▼

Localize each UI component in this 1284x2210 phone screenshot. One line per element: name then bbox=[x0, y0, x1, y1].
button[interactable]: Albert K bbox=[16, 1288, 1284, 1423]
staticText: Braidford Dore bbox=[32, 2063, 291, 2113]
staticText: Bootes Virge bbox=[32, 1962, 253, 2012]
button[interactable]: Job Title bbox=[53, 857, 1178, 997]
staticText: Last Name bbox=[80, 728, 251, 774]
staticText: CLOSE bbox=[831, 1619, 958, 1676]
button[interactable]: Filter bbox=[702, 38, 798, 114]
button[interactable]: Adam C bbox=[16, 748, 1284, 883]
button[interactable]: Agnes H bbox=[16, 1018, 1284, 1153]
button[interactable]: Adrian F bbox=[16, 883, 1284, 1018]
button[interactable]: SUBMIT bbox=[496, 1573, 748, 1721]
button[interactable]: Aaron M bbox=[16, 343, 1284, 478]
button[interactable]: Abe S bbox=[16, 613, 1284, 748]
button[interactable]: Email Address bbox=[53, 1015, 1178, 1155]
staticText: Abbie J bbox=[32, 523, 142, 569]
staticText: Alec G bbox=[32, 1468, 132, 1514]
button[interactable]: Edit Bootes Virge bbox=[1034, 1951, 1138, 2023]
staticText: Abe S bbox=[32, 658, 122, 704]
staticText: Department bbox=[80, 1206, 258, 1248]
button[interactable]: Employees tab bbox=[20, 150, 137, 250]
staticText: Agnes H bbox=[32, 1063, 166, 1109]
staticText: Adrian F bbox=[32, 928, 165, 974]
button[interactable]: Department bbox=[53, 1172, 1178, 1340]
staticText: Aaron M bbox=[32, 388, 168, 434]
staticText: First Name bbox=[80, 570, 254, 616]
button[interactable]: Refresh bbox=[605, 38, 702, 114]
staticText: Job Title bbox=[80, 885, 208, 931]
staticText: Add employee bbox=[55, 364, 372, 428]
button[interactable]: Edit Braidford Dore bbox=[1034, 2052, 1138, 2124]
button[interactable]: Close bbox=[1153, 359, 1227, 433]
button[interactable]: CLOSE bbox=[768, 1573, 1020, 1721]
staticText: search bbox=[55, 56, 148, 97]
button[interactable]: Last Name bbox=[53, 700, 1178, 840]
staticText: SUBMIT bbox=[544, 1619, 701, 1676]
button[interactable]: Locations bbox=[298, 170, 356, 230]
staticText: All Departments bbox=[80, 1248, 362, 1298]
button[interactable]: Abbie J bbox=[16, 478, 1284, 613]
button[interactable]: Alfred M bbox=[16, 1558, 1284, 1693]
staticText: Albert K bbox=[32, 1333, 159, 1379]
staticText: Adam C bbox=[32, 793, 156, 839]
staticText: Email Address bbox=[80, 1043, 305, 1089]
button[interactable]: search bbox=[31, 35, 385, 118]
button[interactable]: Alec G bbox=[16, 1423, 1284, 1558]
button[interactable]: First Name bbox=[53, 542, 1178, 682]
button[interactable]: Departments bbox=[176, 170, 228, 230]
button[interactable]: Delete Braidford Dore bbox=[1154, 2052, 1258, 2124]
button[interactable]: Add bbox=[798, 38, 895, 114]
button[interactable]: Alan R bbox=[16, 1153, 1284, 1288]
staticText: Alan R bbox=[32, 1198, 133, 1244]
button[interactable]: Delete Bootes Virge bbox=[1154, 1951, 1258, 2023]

▲
▼

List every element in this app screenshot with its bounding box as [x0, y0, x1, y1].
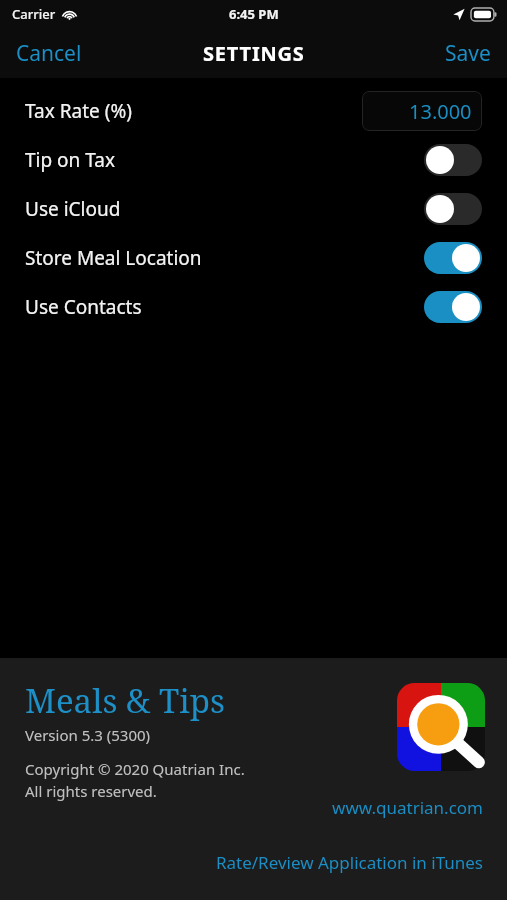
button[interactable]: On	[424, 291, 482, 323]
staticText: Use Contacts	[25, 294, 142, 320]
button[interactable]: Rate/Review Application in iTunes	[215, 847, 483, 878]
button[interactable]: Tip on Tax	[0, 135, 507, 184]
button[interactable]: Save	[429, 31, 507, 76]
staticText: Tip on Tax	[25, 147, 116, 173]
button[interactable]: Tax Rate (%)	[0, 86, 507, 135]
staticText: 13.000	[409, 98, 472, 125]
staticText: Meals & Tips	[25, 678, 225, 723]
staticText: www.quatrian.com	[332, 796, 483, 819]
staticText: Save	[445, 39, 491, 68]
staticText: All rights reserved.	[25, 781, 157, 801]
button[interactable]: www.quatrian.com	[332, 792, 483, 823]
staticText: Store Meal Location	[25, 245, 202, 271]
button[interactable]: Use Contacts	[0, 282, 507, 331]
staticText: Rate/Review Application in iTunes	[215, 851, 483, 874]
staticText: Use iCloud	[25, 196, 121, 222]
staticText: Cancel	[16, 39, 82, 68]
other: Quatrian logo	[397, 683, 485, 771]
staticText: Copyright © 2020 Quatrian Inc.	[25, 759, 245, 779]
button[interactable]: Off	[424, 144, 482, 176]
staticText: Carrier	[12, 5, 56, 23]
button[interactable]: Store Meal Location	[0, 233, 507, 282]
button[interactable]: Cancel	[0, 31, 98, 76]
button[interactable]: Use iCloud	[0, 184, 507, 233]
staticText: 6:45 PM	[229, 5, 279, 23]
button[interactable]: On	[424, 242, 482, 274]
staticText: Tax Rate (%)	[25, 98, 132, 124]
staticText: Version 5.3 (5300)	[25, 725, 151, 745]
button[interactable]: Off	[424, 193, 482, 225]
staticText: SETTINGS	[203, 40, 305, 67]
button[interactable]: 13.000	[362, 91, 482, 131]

▲

- **Exercise directions**
Report all lines above with "Alan".

- **Result of the exercise**
button[interactable]: Alan R bbox=[16, 1153, 1284, 1288]
staticText: Alan R bbox=[32, 1198, 133, 1244]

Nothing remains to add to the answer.